- Assigned task
Scan the records that follow, and whenever a line has the word "three", copy it.

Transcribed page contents
········

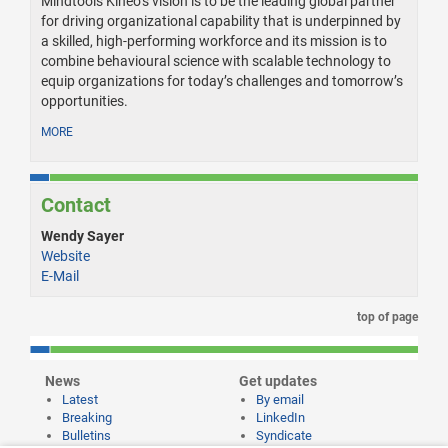
Mindtools Kineo’s vision is to be the leading global partner
for driving organizational capability that is underpinned by
a skilled, high-performing workforce and its mission is to
combine behavioural science with scalable technology to
equip organizations for today’s challenges and tomorrow’s
opportunities.
MORE
Contact
Wendy Sayer
Website
E-Mail
top of page
News
Get updates
Latest
By email
Breaking
LinkedIn
Bulletins
Syndicate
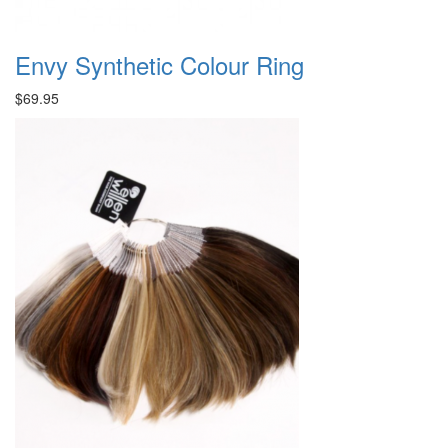
Envy Synthetic Colour Ring
$69.95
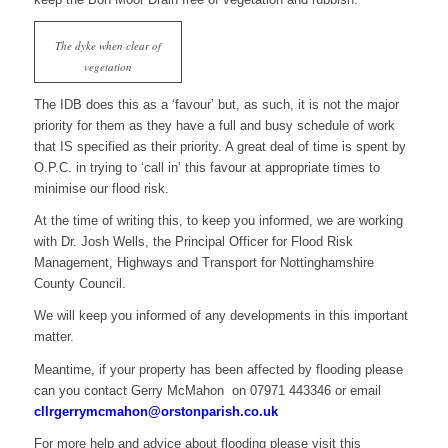
The dyke when clear of
vegetation
The IDB does this as a ‘favour’ but, as such, it is not the major
priority for them as they have a full and busy schedule of work
that IS specified as their priority. A great deal of time is spent by
O.P.C. in trying to ‘call in’ this favour at appropriate times to
minimise our flood risk.
At the time of writing this, to keep you informed, we are working
with Dr. Josh Wells, the Principal Officer for Flood Risk
Management, Highways and Transport for Nottinghamshire
County Council.
We will keep you informed of any developments in this important
matter.
Meantime, if your property has been affected by flooding please
can you contact Gerry McMahon on 07971 443346 or email
cllrgerrymcmahon@orstonparish.co.uk
For more help and advice about flooding please visit this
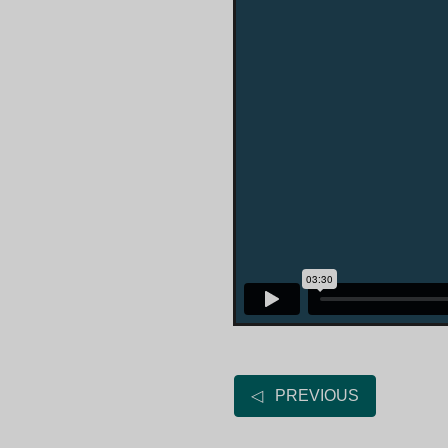
◁ PREVIOUS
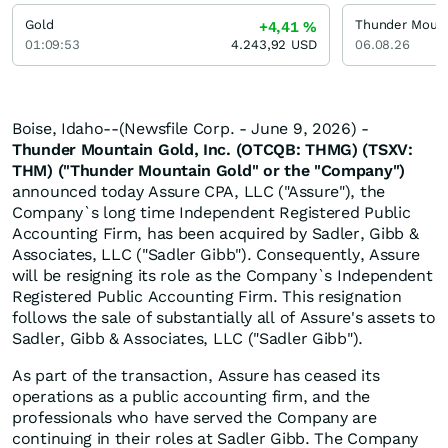
Gold
Thunder Mount
+4,41
%
01:09:53
4.243,92
USD
06.08.26
Boise, Idaho--(Newsfile Corp. - June 9, 2026) -
Thunder Mountain Gold, Inc. (OTCQB: THMG) (TSXV:
THM) ("Thunder Mountain Gold" or the "Company")
announced today Assure CPA, LLC ("Assure"), the
Company`s long time Independent Registered Public
Accounting Firm, has been acquired by Sadler, Gibb &
Associates, LLC ("Sadler Gibb"). Consequently, Assure
will be resigning its role as the Company`s Independent
Registered Public Accounting Firm. This resignation
follows the sale of substantially all of Assure's assets to
Sadler, Gibb & Associates, LLC ("Sadler Gibb").
As part of the transaction, Assure has ceased its
operations as a public accounting firm, and the
professionals who have served the Company are
continuing in their roles at Sadler Gibb. The Company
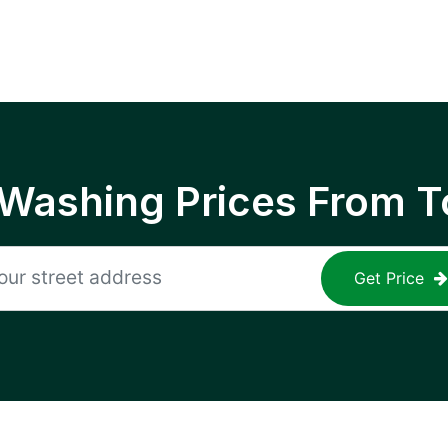
 Washing Prices From T
Get Price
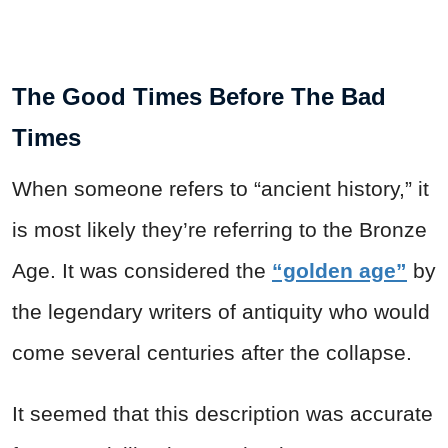
The Good Times Before The Bad
Times
When someone refers to “ancient history,” it
is most likely they’re referring to the Bronze
Age. It was considered the
“golden age”
by
the legendary writers of antiquity who would
come several centuries after the collapse.
It seemed that this description was accurate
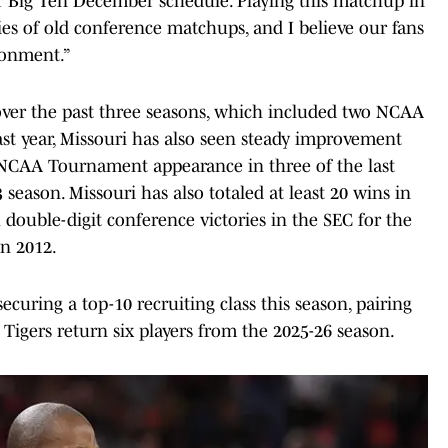
our Big Ten December schedule. Playing this matchup in
es of old conference matchups, and I believe our fans
ironment.”
over the past three seasons, which included two NCAA
st year, Missouri has also seen steady improvement
NCAA Tournament appearance in three of the last
season. Missouri has also totaled at least 20 wins in
 double-digit conference victories in the SEC for the
in 2012.
ecuring a top-10 recruiting class this season, pairing
 Tigers return six players from the 2025-26 season.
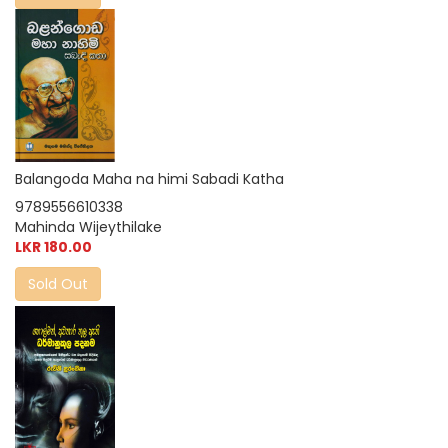
Balangoda Maha na himi Sabadi Katha
9789556610338
Mahinda Wijeythilake
LKR 180.00
Sold Out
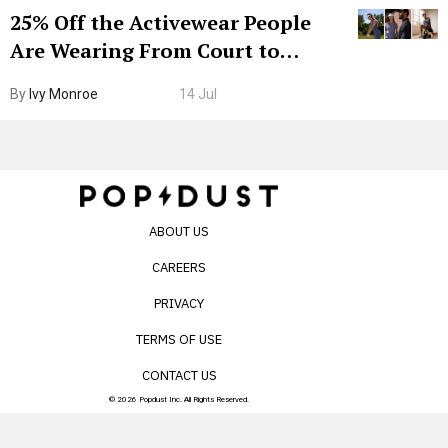
25% Off the Activewear People
Are Wearing From Court to
Boarding Gate
By
Ivy Monroe
14 Jul
ABOUT US
CAREERS
PRIVACY
TERMS OF USE
CONTACT US
© 2026 Popdust Inc. All Rights Reserved.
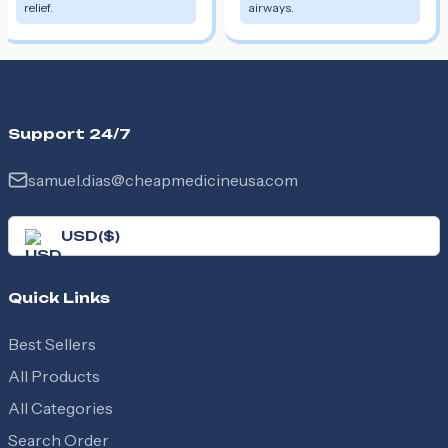
relief.
airways.
Support 24/7
samuel.dias@cheapmedicineusa.com
USD
(
$
)
Quick Links
Best Sellers
All Products
All Categories
Search Order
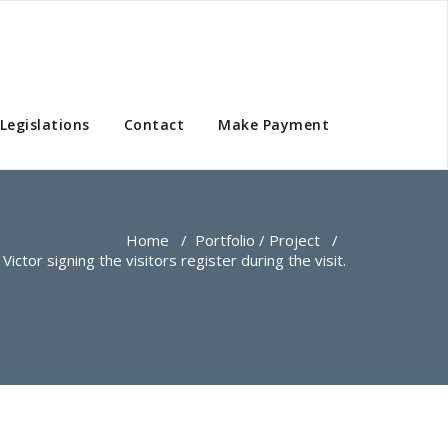
Legislations
Contact
Make Payment
Home
/
Portfolio / Project
/
Victor signing the visitors register during the visit.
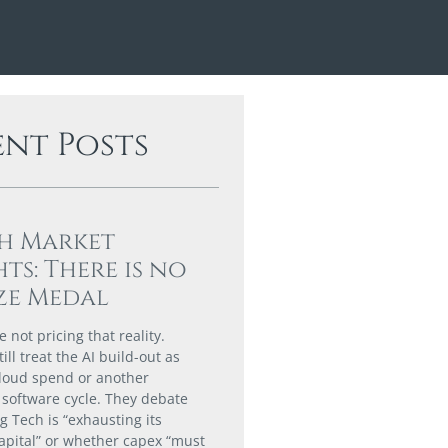
ent Posts
h Market
hts: There is no
ze Medal
 not pricing that reality.
till treat the AI build-out as
loud spend or another
software cycle. They debate
g Tech is “exhausting its
capital” or whether capex “must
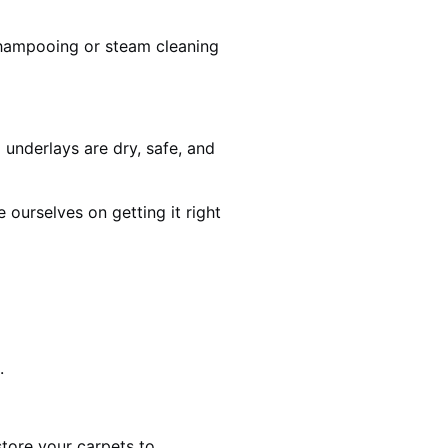
shampooing or steam cleaning
 underlays are dry, safe, and
ourselves on getting it right
.
estore your carpets to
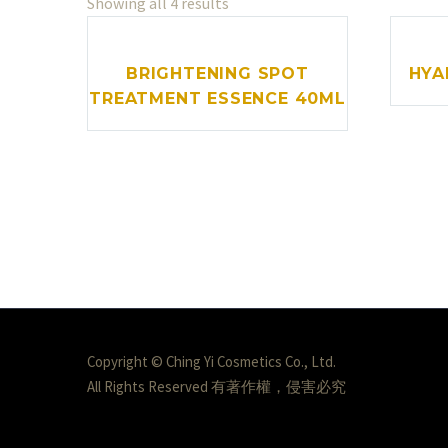
Showing all 4 results
BRIGHTENING SPOT
HYA
TREATMENT ESSENCE 40ML
Copyright © Ching Yi Cosmetics Co., Ltd.
All Rights Reserved 有著作權，侵害必究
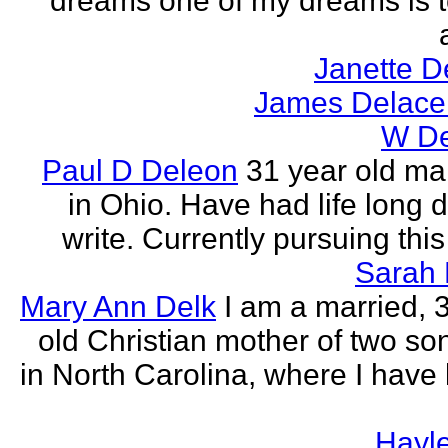
dreams one of my dreams is t
Janette D
James Delace
W De
Paul D Deleon
31 year old ma
in Ohio. Have had life long d
write. Currently pursuing thi
Sarah 
Mary Ann Delk
I am a married, 
old Christian mother of two sons
in North Carolina, where I have l
Hayle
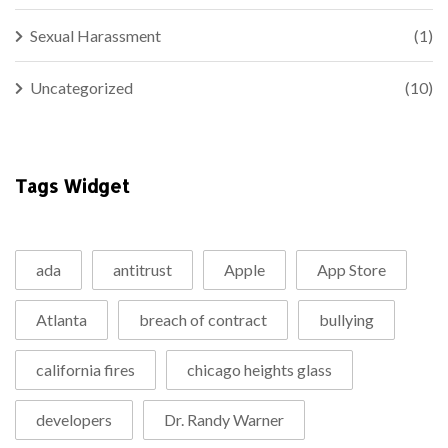
Sexual Harassment
(1)
Uncategorized
(10)
Tags Widget
ada
antitrust
Apple
App Store
Atlanta
breach of contract
bullying
california fires
chicago heights glass
developers
Dr. Randy Warner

········

- Answer space
over the past three seasons, which included two NCAA
NCAA Tournament appearance in three of the last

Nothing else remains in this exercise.